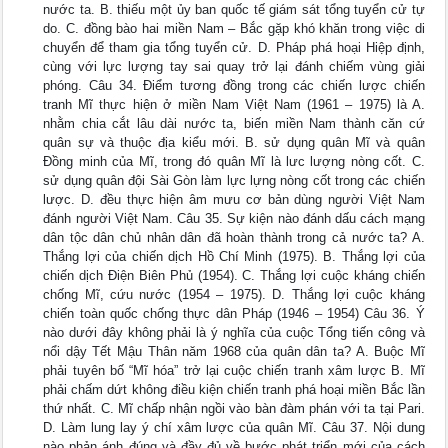
nước ta. B. thiếu một ủy ban quốc tế giám sát tổng tuyển cử tự
do. C. đồng bào hai miền Nam – Bắc gặp khó khăn trong việc di
chuyển để tham gia tổng tuyển cử. D. Pháp phá hoại Hiệp định,
cùng với lực lượng tay sai quay trở lại đánh chiếm vùng giải
phóng. Câu 34. Điểm tương đồng trong các chiến lược chiến
tranh Mĩ thực hiện ở miền Nam Việt Nam (1961 – 1975) là A.
nhằm chia cắt lâu dài nước ta, biến miền Nam thành căn cứ
quân sự và thuộc địa kiểu mới. B. sử dụng quân Mĩ và quân
Đồng minh của Mĩ, trong đó quân Mĩ là lưc lượng nòng cốt. C.
sử dụng quân đội Sài Gòn làm lực lựng nòng cốt trong các chiến
lược. D. đều thực hiện âm mưu cơ bản dùng người Việt Nam
đánh người Việt Nam. Câu 35. Sự kiện nào đánh dấu cách mạng
dân tộc dân chủ nhân dân đã hoàn thành trong cả nước ta? A.
Thắng lợi của chiến dịch Hồ Chí Minh (1975). B. Thắng lợi của
chiến dịch Điện Biên Phủ (1954). C. Thắng lợi cuộc kháng chiến
chống Mĩ, cứu nước (1954 – 1975). D. Thắng lợi cuộc kháng
chiến toàn quốc chống thực dân Pháp (1946 – 1954) Câu 36. Ý
nào dưới đây không phải là ý nghĩa của cuộc Tổng tiến công và
nổi dậy Tết Mậu Thân năm 1968 của quân dân ta? A. Buộc Mĩ
phải tuyên bố “Mĩ hóa” trở lại cuộc chiến tranh xâm lược B. Mĩ
phải chấm dứt không điều kiện chiến tranh phá hoại miền Bắc lần
thứ nhất. C. Mĩ chấp nhận ngồi vào bàn đàm phán với ta tại Pari.
D. Làm lung lay ý chí xâm lược của quân Mĩ. Câu 37. Nội dung
nào phản ánh đúng và đầy đủ về bước phát triển mới của cách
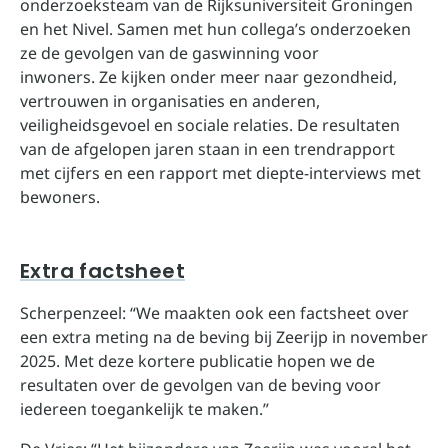
onderzoeksteam van de Rijksuniversiteit Groningen
en het Nivel. Samen met hun collega’s onderzoeken
ze de gevolgen van de gaswinning voor
inwoners. Ze kijken onder meer naar gezondheid,
vertrouwen in organisaties en anderen,
veiligheidsgevoel en sociale relaties. De resultaten
van de afgelopen jaren staan in een trendrapport
met cijfers en een rapport met diepte-interviews met
bewoners.
Extra factsheet
Scherpenzeel: “We maakten ook een factsheet over
een extra meting na de beving bij Zeerijp in november
2025. Met deze kortere publicatie hopen we de
resultaten over de gevolgen van de beving voor
iedereen toegankelijk te maken.”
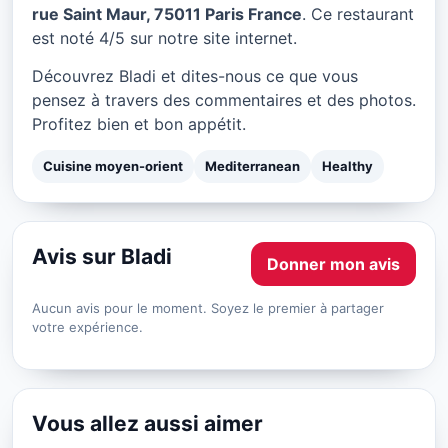
Bladi à Paris
rue Saint Maur, 75011 Paris France
. Ce restaurant
est noté 4/5 sur notre site internet.
★ 4/5
Découvrez Bladi et dites-nous ce que vous
pensez à travers des commentaires et des photos.
Profitez bien et bon appétit.
Cuisine moyen-orient
Mediterranean
Healthy
Avis sur Bladi
Donner mon avis
Aucun avis pour le moment. Soyez le premier à partager
votre expérience.
Vous allez aussi aimer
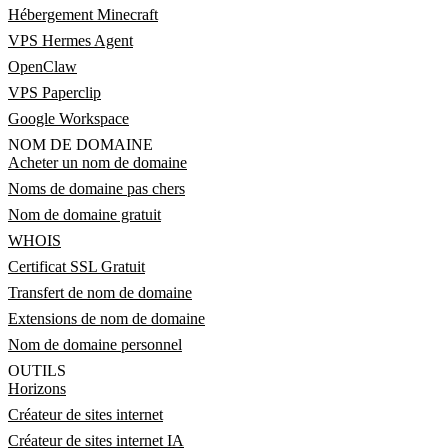
Hébergement Minecraft
VPS Hermes Agent
OpenClaw
VPS Paperclip
Google Workspace
NOM DE DOMAINE
Acheter un nom de domaine
Noms de domaine pas chers
Nom de domaine gratuit
WHOIS
Certificat SSL Gratuit
Transfert de nom de domaine
Extensions de nom de domaine
Nom de domaine personnel
OUTILS
Horizons
Créateur de sites internet
Créateur de sites internet IA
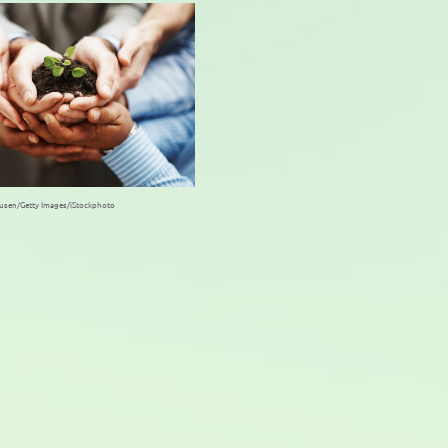
usen/Getty Images/iStockphoto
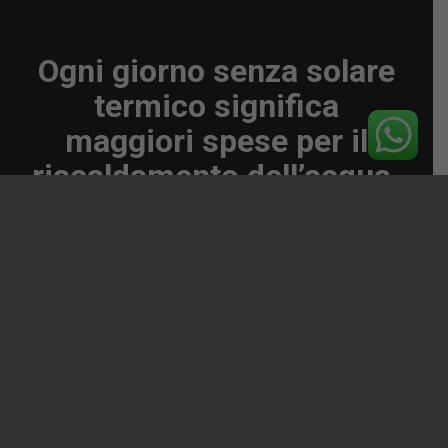
Ogni giorno senza solare
termico significa
maggiori spese per il
riscaldamento dell’acqua.
Richiedi subito un preventivo gratuito e
scopri come installare il tuo impianto solare
termico approfittando degli incentivi
disponibili!
Richiedi subito un preventivo gratuito e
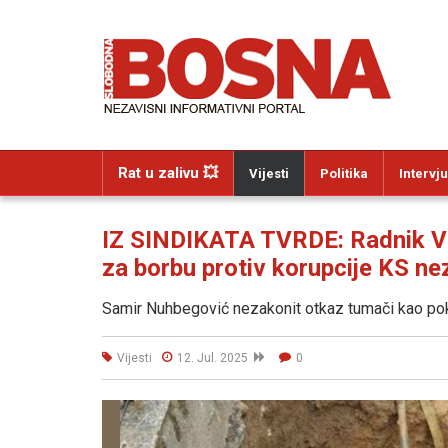
Rat u zalivu 💥
Vijesti
Politika
Intervju
IZ SINDIKATA TVRDE: Radnik ViK-
za borbu protiv korupcije KS n
Samir Nuhbegović nezakonit otkaz tumači kao po
Vijesti
12. Jul. 2025
0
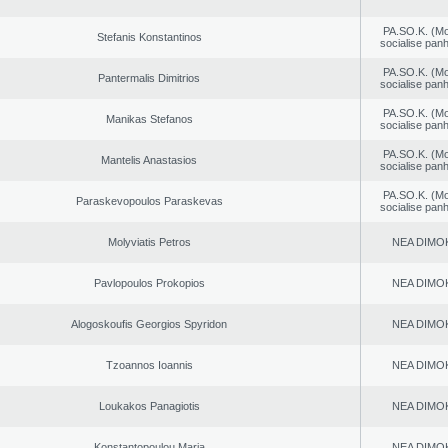
PA.SO.K. (M
Stefanis Konstantinos
socialise panh
PA.SO.K. (M
Pantermalis Dimitrios
socialise panh
PA.SO.K. (M
Manikas Stefanos
socialise panh
PA.SO.K. (M
Mantelis Anastasios
socialise panh
PA.SO.K. (M
Paraskevopoulos Paraskevas
socialise panh
Molyviatis Petros
NEA DΙMO
Pavlopoulos Prokopios
NEA DΙMO
Alogoskoufis Georgios Spyridon
NEA DΙMO
Tzoannos Ioannis
NEA DΙMO
Loukakos Panagiotis
NEA DΙMO
Konstantopoulou Maria
NEA DΙMO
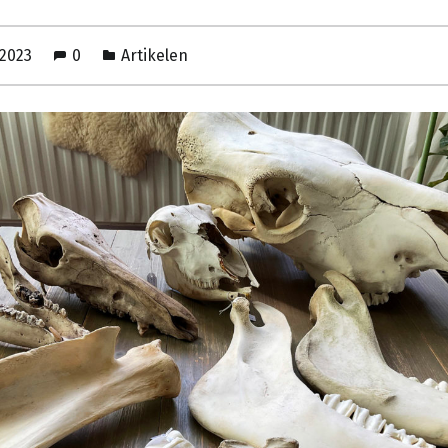
 2023
0
Artikelen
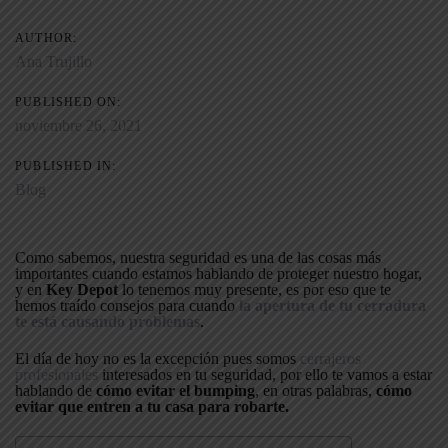
AUTHOR:
Ana Trujillo
PUBLISHED ON:
noviembre 26, 2021
PUBLISHED IN:
Blog
Como sabemos, nuestra seguridad es una de las cosas más
importantes cuando estamos hablando de proteger nuestro hogar,
y en
Key Depot
lo tenemos muy presente, es por eso que te
hemos traído consejos para cuando
la apertura de tu cerradura
te está causando problemas
.
El día de hoy no es la excepción pues somos
cerrajeros
profesionales
interesados en tu seguridad, por ello te vamos a estar
hablando de
cómo evitar el bumping
, en otras palabras,
cómo
evitar que entren a tu casa para robarte.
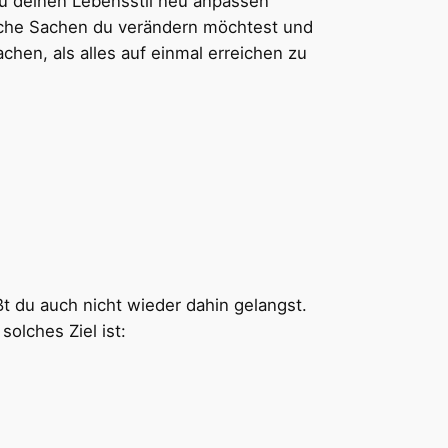
du deinen Lebensstil neu anpassen
elche Sachen du verändern möchtest und
achen, als alles auf einmal erreichen zu
t du auch nicht wieder dahin gelangst.
 solches Ziel ist:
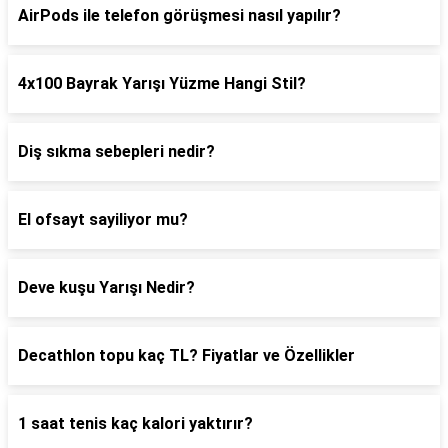
AirPods ile telefon görüşmesi nasıl yapılır?
4x100 Bayrak Yarışı Yüzme Hangi Stil?
Diş sıkma sebepleri nedir?
El ofsayt sayiliyor mu?
Deve kuşu Yarışı Nedir?
Decathlon topu kaç TL? Fiyatlar ve Özellikler
1 saat tenis kaç kalori yaktırır?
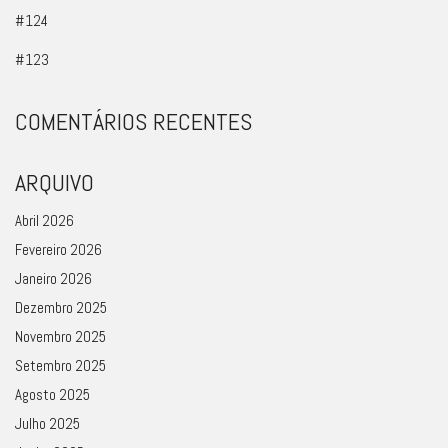
#124
#123
COMENTÁRIOS RECENTES
ARQUIVO
Abril 2026
Fevereiro 2026
Janeiro 2026
Dezembro 2025
Novembro 2025
Setembro 2025
Agosto 2025
Julho 2025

Work instruction
Starting at the line that contains "interesados en tu", transcribe every line through the end of the listing exactly, including both end lines and excluding pictures.

Response box
interesados en tu seguridad, por ello te vamos a estar
hablando de
cómo evitar el bumping
, en otras palabras,
cómo
evitar que entren a tu casa para robarte.
du deinen Lebensstil neu anpassen
elche Sachen du verändern möchtest und
achen, als alles auf einmal erreichen zu
t du auch nicht wieder dahin gelangst.
 solches Ziel ist:
AirPods ile telefon görüşmesi nasıl yapılır?
4x100 Bayrak Yarışı Yüzme Hangi Stil?
Diş sıkma sebepleri nedir?
El ofsayt sayiliyor mu?
Deve kuşu Yarışı Nedir?
Decathlon topu kaç TL? Fiyatlar ve Özellikler
1 saat tenis kaç kalori yaktırır?
#124
#123
COMENTÁRIOS RECENTES
ARQUIVO
Abril 2026
Fevereiro 2026
Janeiro 2026
Dezembro 2025
Novembro 2025
Setembro 2025
Agosto 2025
Julho 2025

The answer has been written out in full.